On Thursday, the top lawyer at the agency in charge of enforcing labor laws in the United States announced that she will ask the National Labor Relations Board (NLRB) to prohibit employers from requiring workers to attend anti-union meetings, effectively eliminating a major tool used by employers to counter union campaigns.
Captive audience meetings, according to Jennifer Abruzzo, general counsel of the National Labor Relations Board, discourage employees from exercising their right to refuse to listen to anti-union messaging, making them illegal under federal labor law.
“This authority to coerce is an aberration in labor law, incompatible with the (law’s) protection of employees’ freedom of choice,” concluded Abruzzo, a Biden appointee.

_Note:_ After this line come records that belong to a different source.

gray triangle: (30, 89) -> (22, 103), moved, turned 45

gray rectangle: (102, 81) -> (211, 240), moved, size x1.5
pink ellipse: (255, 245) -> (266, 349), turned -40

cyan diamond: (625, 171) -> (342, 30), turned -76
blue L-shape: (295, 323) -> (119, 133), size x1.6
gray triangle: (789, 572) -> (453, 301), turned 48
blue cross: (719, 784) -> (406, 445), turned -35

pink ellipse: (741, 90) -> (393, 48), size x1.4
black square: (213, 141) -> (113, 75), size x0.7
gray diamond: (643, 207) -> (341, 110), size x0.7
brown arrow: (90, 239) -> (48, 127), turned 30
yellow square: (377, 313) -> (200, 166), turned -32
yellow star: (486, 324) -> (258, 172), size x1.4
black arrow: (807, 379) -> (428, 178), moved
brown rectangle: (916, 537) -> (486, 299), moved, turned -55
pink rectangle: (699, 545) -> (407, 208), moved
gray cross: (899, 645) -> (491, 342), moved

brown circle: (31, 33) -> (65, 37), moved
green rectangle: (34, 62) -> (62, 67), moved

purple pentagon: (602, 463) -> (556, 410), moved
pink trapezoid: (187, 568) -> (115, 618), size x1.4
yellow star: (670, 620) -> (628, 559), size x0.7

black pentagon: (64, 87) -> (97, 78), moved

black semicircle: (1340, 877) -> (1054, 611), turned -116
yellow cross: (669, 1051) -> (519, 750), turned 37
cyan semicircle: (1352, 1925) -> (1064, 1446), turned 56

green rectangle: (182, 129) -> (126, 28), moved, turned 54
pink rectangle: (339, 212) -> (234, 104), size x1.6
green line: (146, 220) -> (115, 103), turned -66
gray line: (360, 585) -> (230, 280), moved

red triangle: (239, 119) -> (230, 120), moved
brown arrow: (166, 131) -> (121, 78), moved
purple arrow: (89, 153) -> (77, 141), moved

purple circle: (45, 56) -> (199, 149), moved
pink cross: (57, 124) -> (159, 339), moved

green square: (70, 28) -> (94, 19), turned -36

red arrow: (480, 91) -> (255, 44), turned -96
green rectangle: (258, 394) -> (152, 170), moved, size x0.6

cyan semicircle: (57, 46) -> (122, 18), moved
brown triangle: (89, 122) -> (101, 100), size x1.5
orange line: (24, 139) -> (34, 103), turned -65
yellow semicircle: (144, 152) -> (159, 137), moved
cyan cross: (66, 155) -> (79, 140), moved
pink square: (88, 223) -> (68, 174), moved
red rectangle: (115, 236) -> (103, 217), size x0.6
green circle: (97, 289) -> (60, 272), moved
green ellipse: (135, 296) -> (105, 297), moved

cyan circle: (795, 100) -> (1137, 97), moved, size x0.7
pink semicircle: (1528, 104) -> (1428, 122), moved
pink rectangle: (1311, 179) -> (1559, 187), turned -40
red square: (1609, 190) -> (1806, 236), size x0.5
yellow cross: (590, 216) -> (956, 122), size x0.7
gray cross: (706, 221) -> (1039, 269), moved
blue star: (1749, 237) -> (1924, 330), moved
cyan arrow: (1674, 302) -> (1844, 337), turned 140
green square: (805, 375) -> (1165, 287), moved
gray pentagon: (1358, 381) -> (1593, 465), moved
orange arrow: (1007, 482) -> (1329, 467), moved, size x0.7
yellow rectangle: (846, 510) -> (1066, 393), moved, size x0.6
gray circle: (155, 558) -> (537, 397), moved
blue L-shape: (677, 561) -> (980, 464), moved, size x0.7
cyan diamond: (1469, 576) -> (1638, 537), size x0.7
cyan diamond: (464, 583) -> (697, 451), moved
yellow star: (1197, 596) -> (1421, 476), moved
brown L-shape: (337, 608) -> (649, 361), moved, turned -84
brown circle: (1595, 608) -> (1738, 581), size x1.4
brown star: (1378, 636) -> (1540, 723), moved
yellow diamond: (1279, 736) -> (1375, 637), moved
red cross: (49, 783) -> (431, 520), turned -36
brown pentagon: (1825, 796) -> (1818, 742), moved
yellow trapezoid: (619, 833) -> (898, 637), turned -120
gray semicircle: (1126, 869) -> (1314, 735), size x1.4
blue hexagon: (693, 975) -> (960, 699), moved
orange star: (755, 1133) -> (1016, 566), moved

In a future case, Abruzzo plans to petition the five-member NLRB to reject its own rule from the 1940s, which says captive audience meetings are allowed. As a prosecutor, the general counsel files complaints against firms, which are then heard by the board.
In previous cases, the NLRB has ruled that the meetings are a lawful exercise of employers’ free-speech rights, but Abruzzo claims that those rulings failed to balance those rights with workers’ freedom to choose whether or not to join unions.
The message comes amid a flurry of high-profile labor campaigns involving corporations like Amazon.com Inc (AMZN.O) and Starbucks Corp (SBUX.O), both of which are said to have hosted captive audience meetings.
According to certain research, more than 90% of employers that face union elections organize required anti-union meetings.
Requests for comment from Amazon and Starbucks were not immediately returned.
Employers utilize captive audience meetings to promote misinformation and harass workers, according to Stuart Appelbaum, president of the Retail, Wholesale, and Department Store Union, in a statement released on Thursday.
“The choice of whether or not workers want a union should be made by the workers, not the employers,” he added, adding that it should be free of intimidation and meddling.